GIVEN RECORDS =>
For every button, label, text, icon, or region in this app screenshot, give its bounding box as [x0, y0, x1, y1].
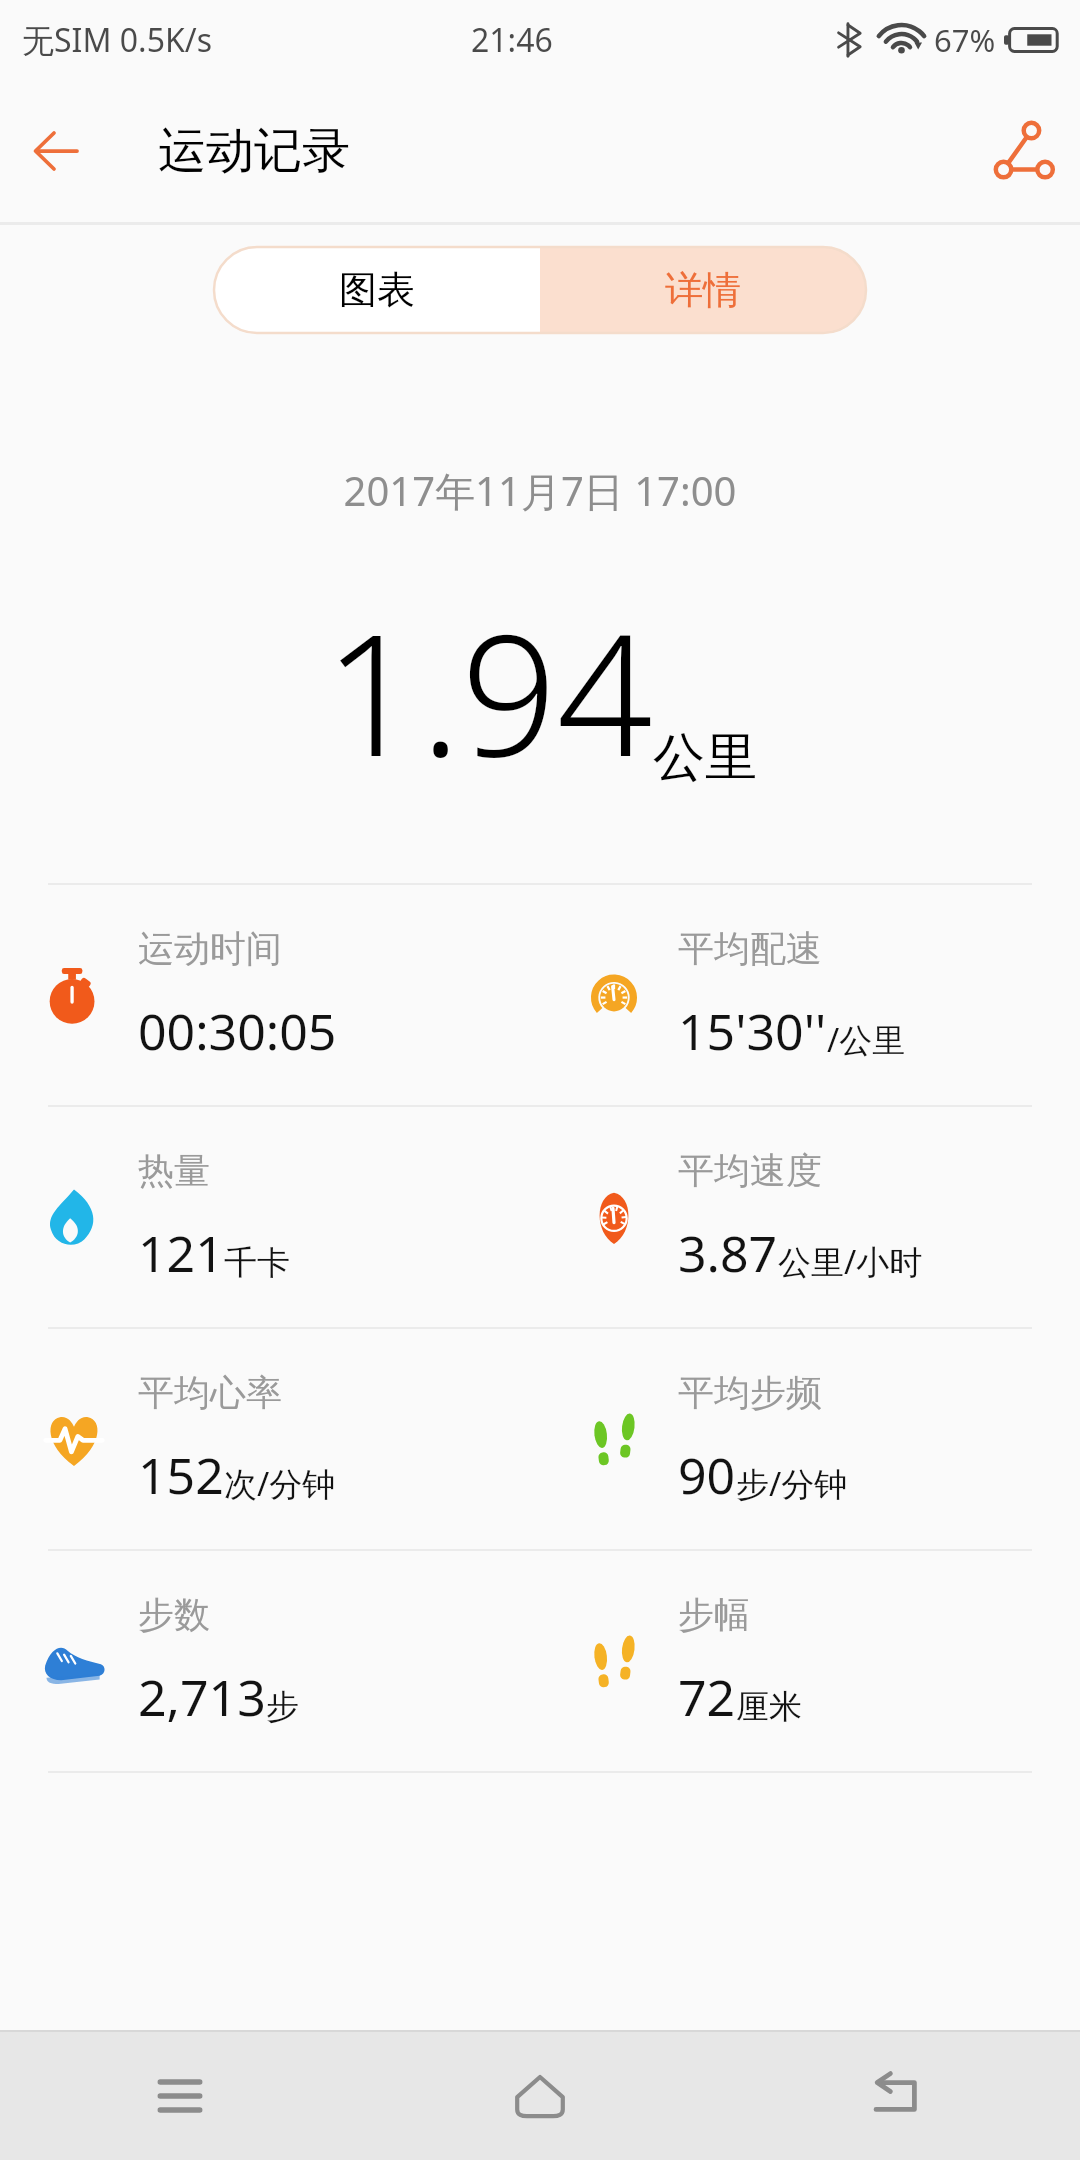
staticText: 运动时间	[138, 926, 282, 971]
staticText: 步/分钟	[736, 1461, 848, 1506]
staticText: 15'30''	[678, 997, 827, 1065]
staticText: 21:46	[471, 18, 553, 62]
staticText: 千卡	[224, 1242, 290, 1284]
staticText: 2017年11月7日 17:00	[0, 463, 1080, 518]
staticText: 00:30:05	[138, 997, 337, 1065]
button[interactable]: 图表	[214, 247, 540, 333]
button[interactable]: 平均配速	[540, 885, 1080, 1105]
button[interactable]: 详情	[540, 247, 866, 333]
button[interactable]: 运动时间	[0, 885, 540, 1105]
button[interactable]: Share	[968, 95, 1080, 207]
staticText: 详情	[665, 266, 741, 314]
button[interactable]: 平均速度	[540, 1107, 1080, 1327]
staticText: 热量	[138, 1148, 210, 1193]
staticText: 1.94	[324, 576, 653, 805]
staticText: /公里	[827, 1017, 906, 1062]
staticText: 平均速度	[678, 1148, 822, 1193]
staticText: 72	[678, 1663, 736, 1731]
button[interactable]: Back	[720, 2032, 1080, 2160]
staticText: 90	[678, 1441, 736, 1509]
button[interactable]: Menu	[0, 2032, 360, 2160]
staticText: 运动记录	[158, 121, 350, 181]
button[interactable]: 步幅	[540, 1551, 1080, 1771]
staticText: 2,713	[138, 1663, 266, 1731]
staticText: 121	[138, 1219, 224, 1287]
staticText: 步幅	[678, 1592, 750, 1637]
button[interactable]: 平均步频	[540, 1329, 1080, 1549]
staticText: 公里	[653, 725, 757, 791]
staticText: 67%	[934, 19, 996, 61]
staticText: 次/分钟	[224, 1461, 336, 1506]
staticText: 平均配速	[678, 926, 822, 971]
staticText: 公里/小时	[778, 1239, 923, 1284]
staticText: 厘米	[736, 1686, 802, 1728]
staticText: 平均心率	[138, 1370, 282, 1415]
staticText: 图表	[339, 266, 415, 314]
staticText: 步数	[138, 1592, 210, 1637]
staticText: 152	[138, 1441, 224, 1509]
staticText: 平均步频	[678, 1370, 822, 1415]
button[interactable]: 步数	[0, 1551, 540, 1771]
button[interactable]: 热量	[0, 1107, 540, 1327]
button[interactable]: 平均心率	[0, 1329, 540, 1549]
staticText: 步	[266, 1686, 299, 1728]
button[interactable]: Back	[0, 95, 112, 207]
staticText: 3.87	[678, 1219, 778, 1287]
staticText: 无SIM 0.5K/s	[22, 18, 212, 62]
button[interactable]: Home	[360, 2032, 720, 2160]
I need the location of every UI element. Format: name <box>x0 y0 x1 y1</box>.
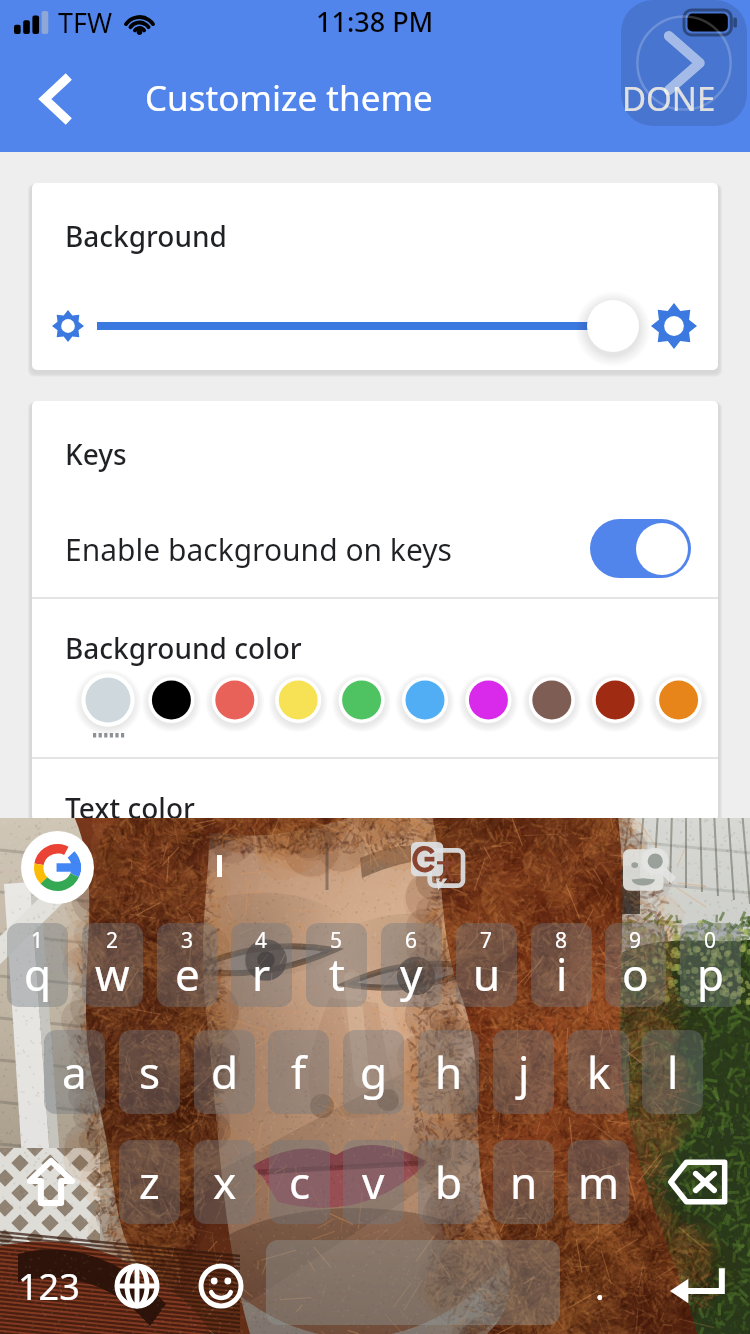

INSTRUCTIONS FOR THE TASK =>
Please show every line of the entries above that contains the word "平均速度".

ANSWER AREA =>
button[interactable]: 平均速度	[540, 1107, 1080, 1327]
staticText: 平均速度	[678, 1148, 822, 1193]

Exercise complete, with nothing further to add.